Сколько времени так прошло — Лепилин не знал. Дрожали руки, еле удерживая отяжелевший топор, а он тюкал и тюкал, ища в этом спасительном изнеможении — пусть минутного! — но забвения. И когда из домика выскочил старик, радостно прокричав ему в лицо: «Опросталась твоя хозяйка, мальчонку произвела! Поди утешь сердешную!» — Лепилин, будто не слыша, продолжал смыгать по неподатливому дереву. А старик тормошил, подталкивая: «Да иди ж, иди!»

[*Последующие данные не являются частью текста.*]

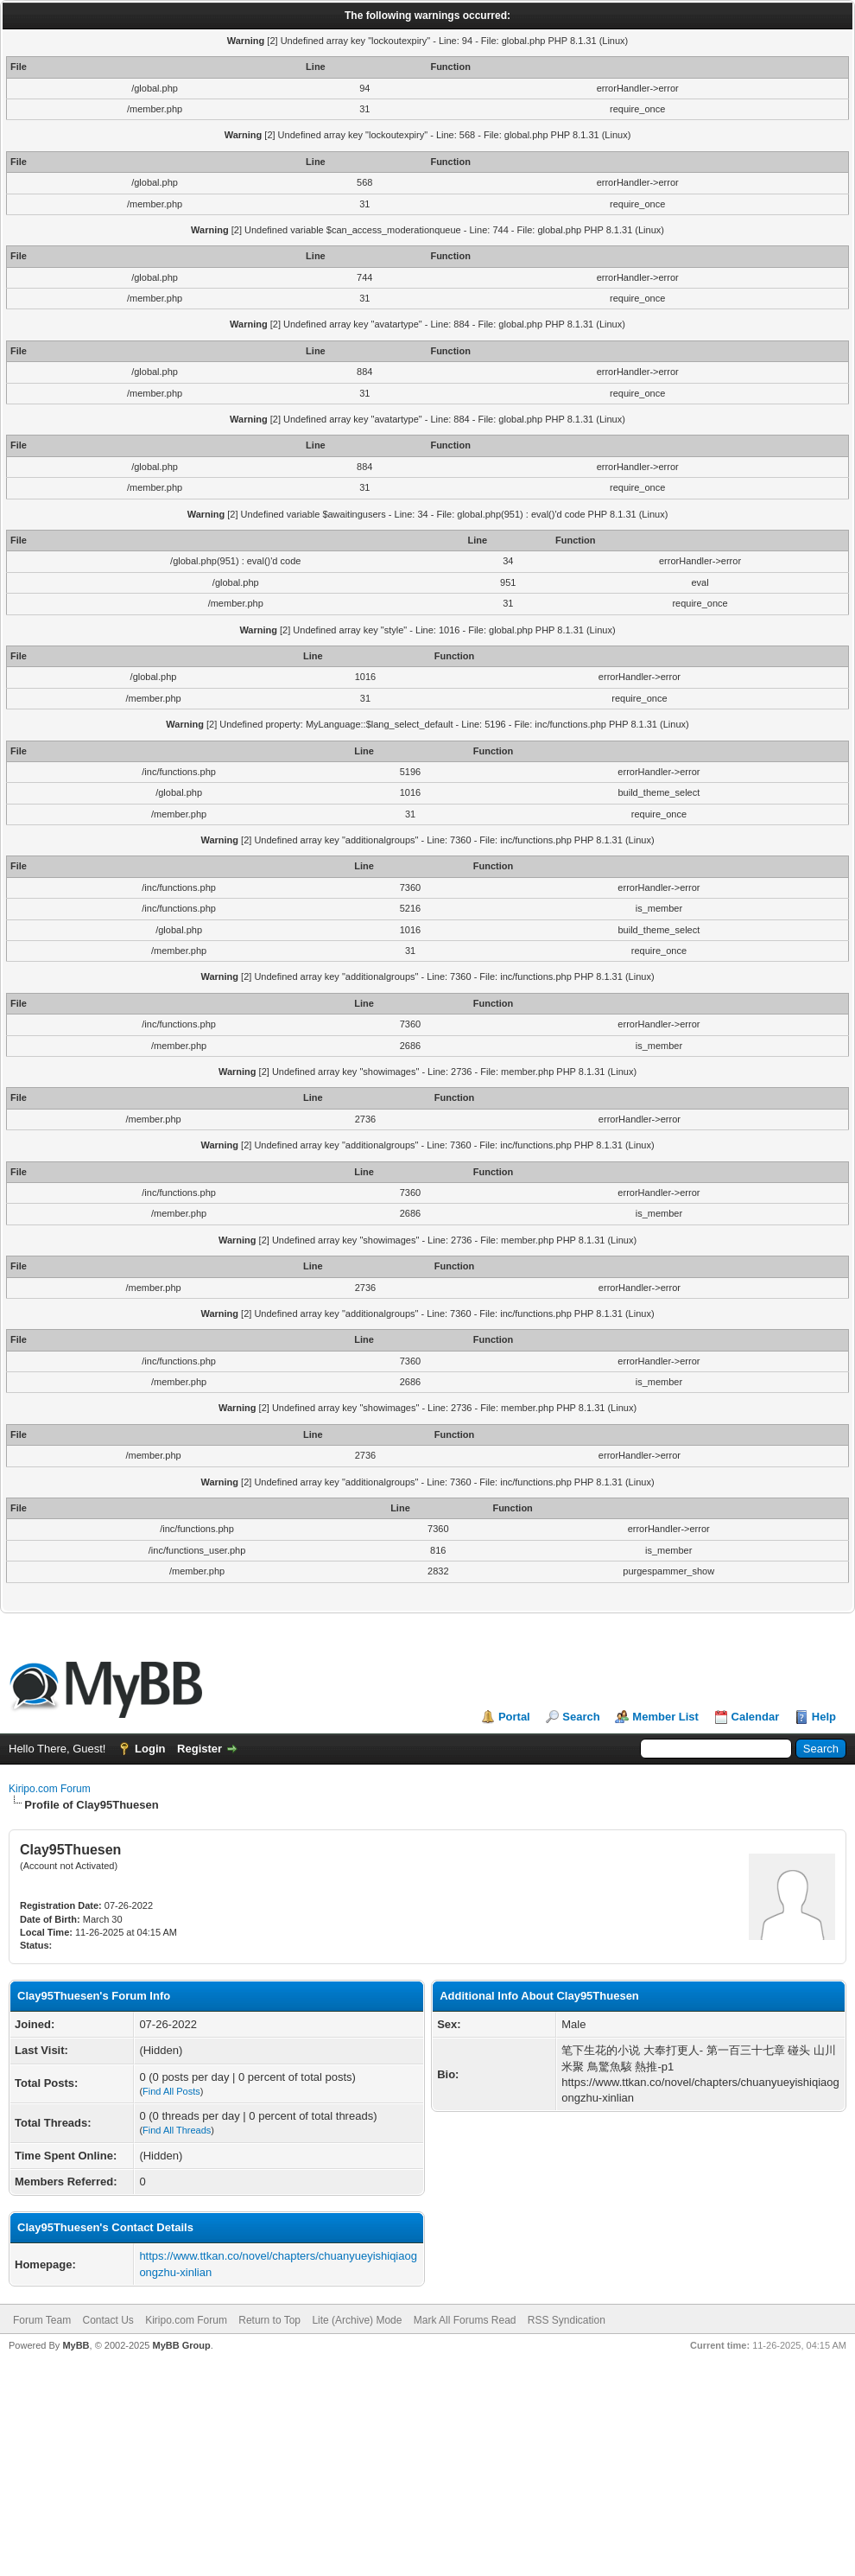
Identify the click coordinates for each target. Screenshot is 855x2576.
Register (199, 1748)
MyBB (75, 2345)
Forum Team (42, 2320)
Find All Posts (171, 2091)
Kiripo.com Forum (50, 1789)
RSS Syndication (566, 2320)
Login (150, 1748)
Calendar (756, 1716)
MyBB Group (181, 2345)
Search (580, 1716)
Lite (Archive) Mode (357, 2320)
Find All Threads (176, 2130)
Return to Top (269, 2320)
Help (824, 1716)
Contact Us (107, 2320)
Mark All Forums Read (465, 2320)
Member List (665, 1716)
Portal (514, 1716)
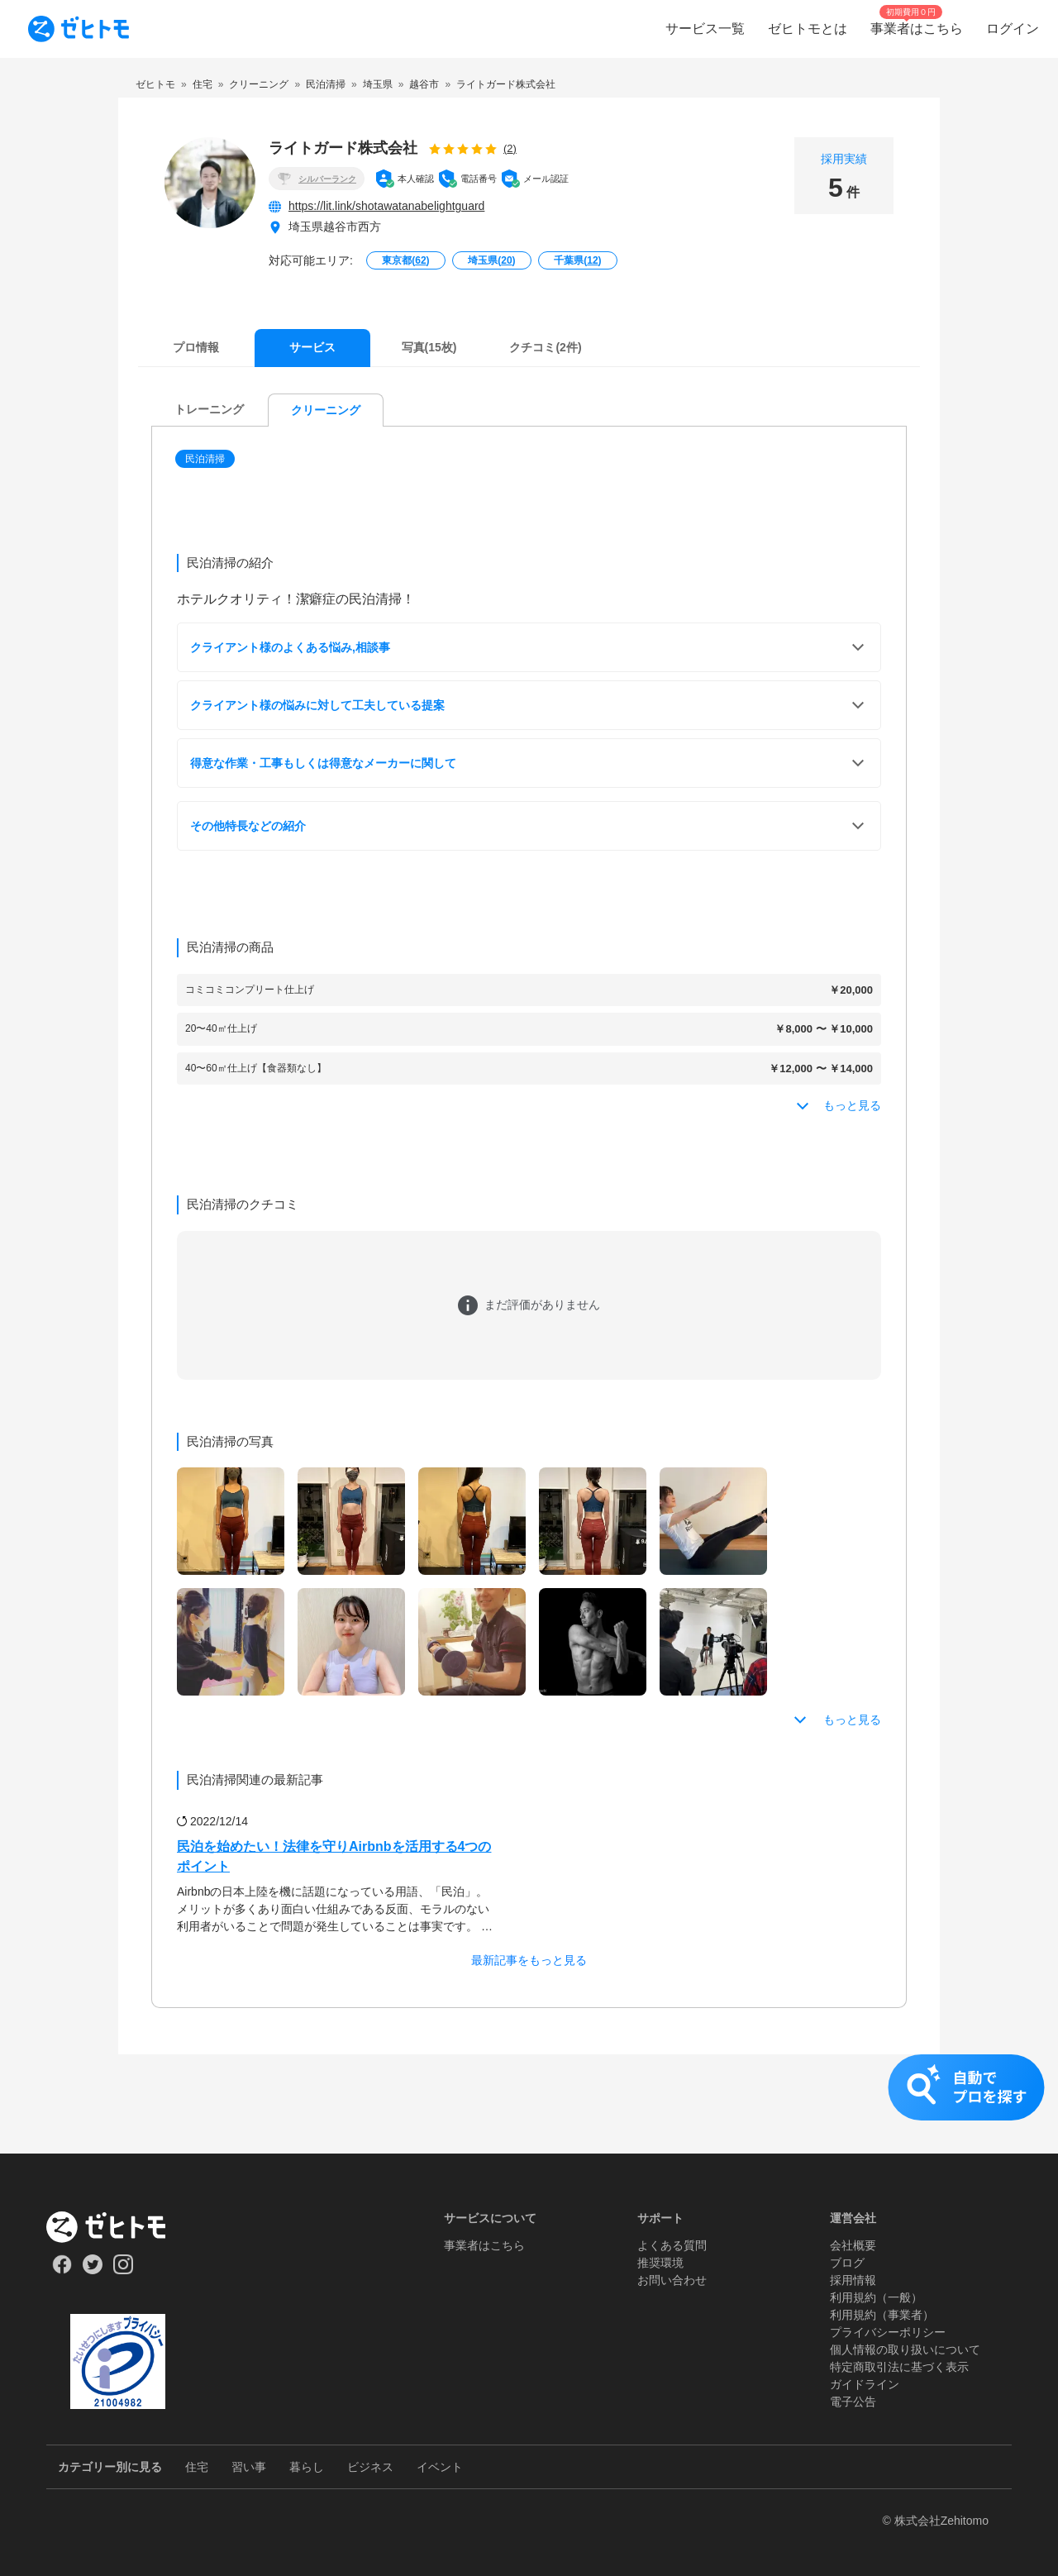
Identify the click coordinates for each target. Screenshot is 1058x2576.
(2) (510, 148)
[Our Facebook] (61, 2270)
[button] (206, 459)
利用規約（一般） (876, 2297)
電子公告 (853, 2401)
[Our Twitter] (92, 2270)
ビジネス (370, 2466)
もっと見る (852, 1719)
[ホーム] (117, 2227)
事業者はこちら (484, 2245)
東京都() (405, 260)
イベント (440, 2466)
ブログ (847, 2262)
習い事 (248, 2466)
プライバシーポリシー (888, 2332)
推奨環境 (660, 2262)
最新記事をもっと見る (529, 1960)
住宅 (196, 2466)
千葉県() (577, 260)
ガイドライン (864, 2384)
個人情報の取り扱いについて (905, 2349)
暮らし (306, 2466)
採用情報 (853, 2280)
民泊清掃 (205, 459)
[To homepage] (78, 29)
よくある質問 (672, 2245)
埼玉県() (491, 260)
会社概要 (853, 2245)
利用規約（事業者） (882, 2314)
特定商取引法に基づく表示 (899, 2366)
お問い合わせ (672, 2280)
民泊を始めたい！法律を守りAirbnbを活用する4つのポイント (334, 1856)
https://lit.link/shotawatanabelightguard (386, 205)
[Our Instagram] (123, 2270)
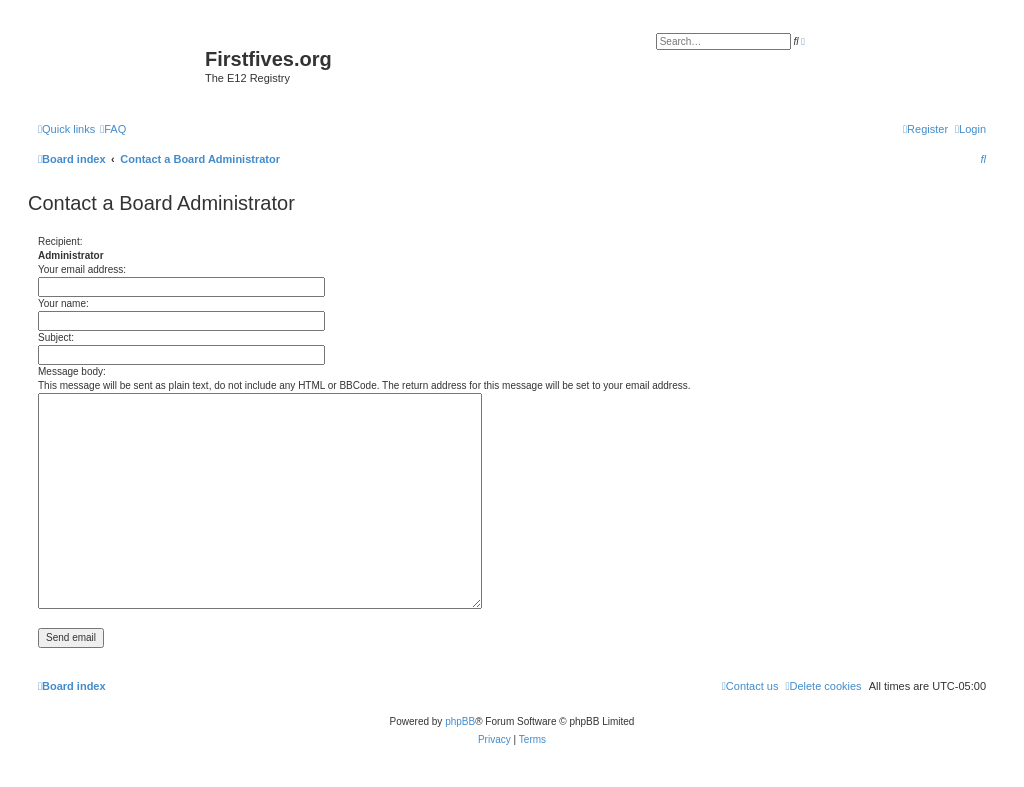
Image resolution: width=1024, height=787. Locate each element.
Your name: (63, 303)
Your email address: (82, 269)
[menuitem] (113, 129)
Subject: (56, 337)
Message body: (72, 371)
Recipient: (60, 241)
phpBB (460, 721)
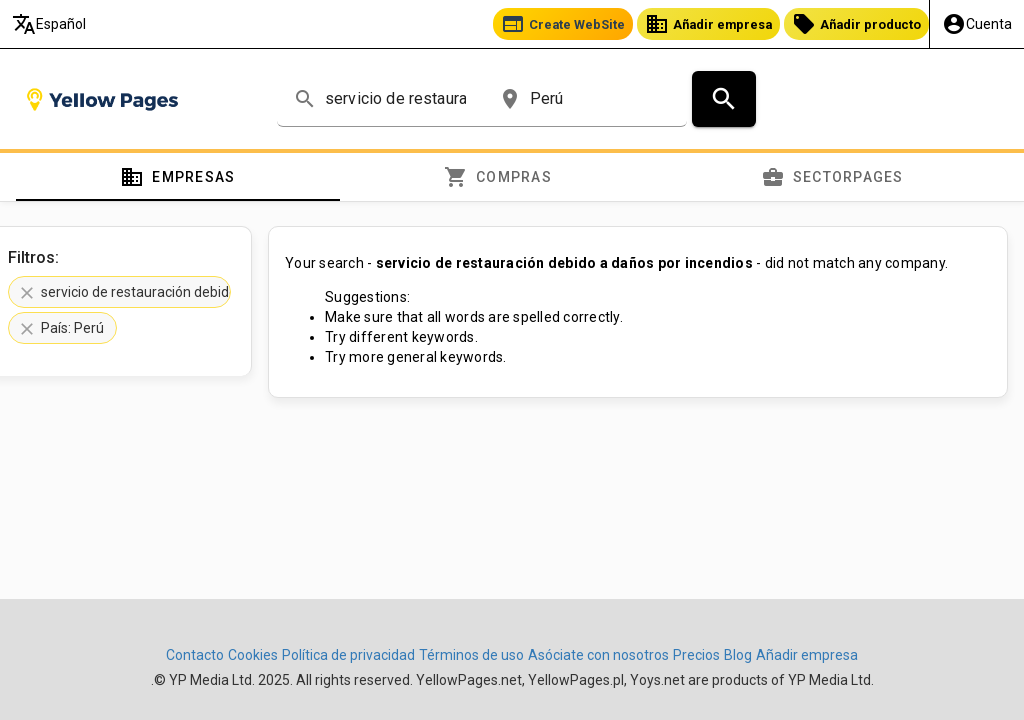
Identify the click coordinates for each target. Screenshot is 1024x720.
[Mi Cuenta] (977, 24)
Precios (696, 655)
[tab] (178, 177)
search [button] (305, 99)
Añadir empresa (708, 24)
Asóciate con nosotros (598, 655)
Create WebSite (563, 24)
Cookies (253, 655)
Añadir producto (856, 24)
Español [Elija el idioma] (49, 24)
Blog (738, 655)
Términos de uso (471, 655)
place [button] (510, 99)
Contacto (195, 655)
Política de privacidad (348, 655)
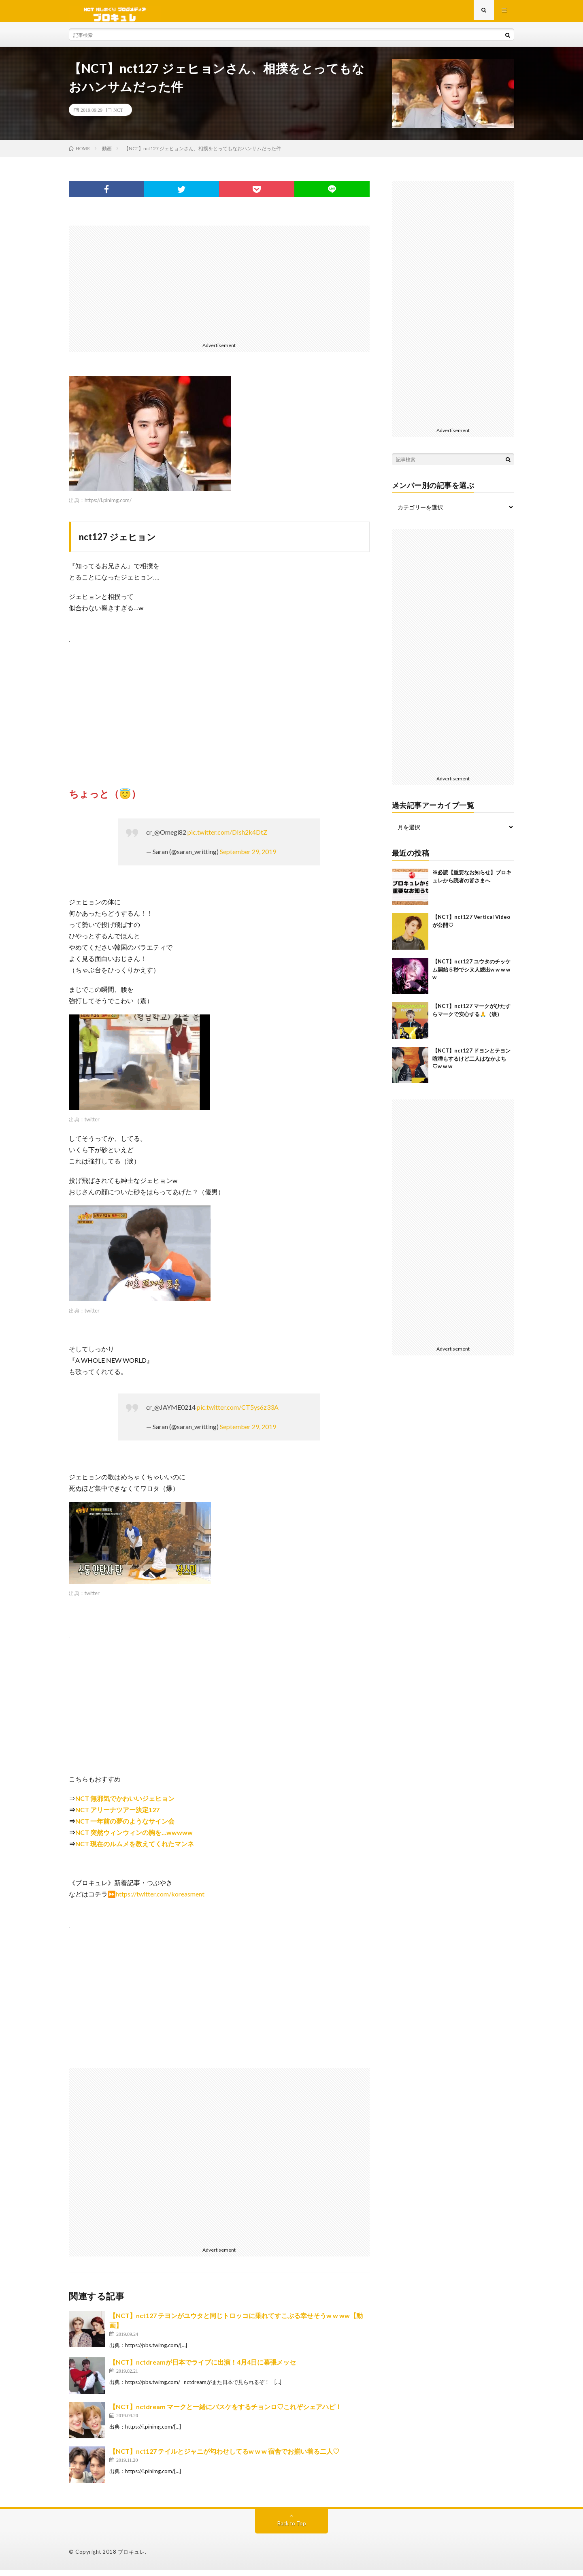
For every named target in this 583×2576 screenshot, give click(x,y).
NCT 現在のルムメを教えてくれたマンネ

В домике Ташеев держал новорожденного над ведром, а директор осторожно поливал его из чайника. Ребенок — со сжеванным аловатым личиком — бился и пищал тонко. Лепилин застыл в дверях, как прирос к порогу. Сзади пихнул в спину старик: «Ну?» Лепилин качнулся вперед и, не отрывая завороженного взгляда от ребенка, оравшего и буянившего под шлепками чабана, двинулся, прижимаясь к стене, в угол к Тоне. Красный комочек ожившей плоти, лежащий на темных руках Ташеева, едва появившись на белый свет, уже чего-то требовал во весь голос и криком выражал свое неудовольствие. До сих пор Лепилин не учитывал его, живого, в своих расчетах и мыслях, и теперь он панически боялся даже прикоснуться к нему, словно возьмет тогда на себя ответственность за другую жизнь и стреножит она — не шелохнешься, в сторону не увильнешь, а позабудешь, зачем сам есть на земле и в чем твоя лучшая доля.

Протиснувшись за Ташеевым в угол, Лепилин опустился на колени — к бездонным глазам жены, горевшим святым материнским огнем, к слабой радостной улыбке, к окровавленным губам, сквозь стоны и охи прошептавшим: «Сын... наш... дайте»

— Эхма, богатырь-целинник! — метнулся старик к своему мешку. — Соорудим тебе постельку, в какой и царевичи не леживали!

Он торопливо, помогая зубами, развязал веревку, петлей затянувшую верх мешка, засунул внутрь руку и вытащил ворох шкурок — лисьих и сурчиных.

— На мехах бока пролеживай, расти и пой по жизни во всю глотку, чтоб матушка радовалась, чтоб судьбина не худобина подвернулась, чтоб девки любили, а денюжки сами в карман плыли лебедями-голубями. Особливо тебе, новин-человечище, пота работного, чтоб ручки-ноженьки сладко пели-гудели усталостью. Счастливым будь, орун-крикун, добрым будь, пискун-лопотун, сильным будь, едун-колотун!

Приговаривая, старик расстелил возле Тони шкурки, накинул на них пеленку, пошлепал ладонями: «Мягонько!»

Вздрагивали руки у Тони, когда расстегивала платье; Лепилин помог освободить ей грудь, и ребенок, приложенный к жаркому телу, все сообразил — замолчал, затыркался губами. Охнув в счастливом изнеможении, Тоня закрыла погасшие глаза.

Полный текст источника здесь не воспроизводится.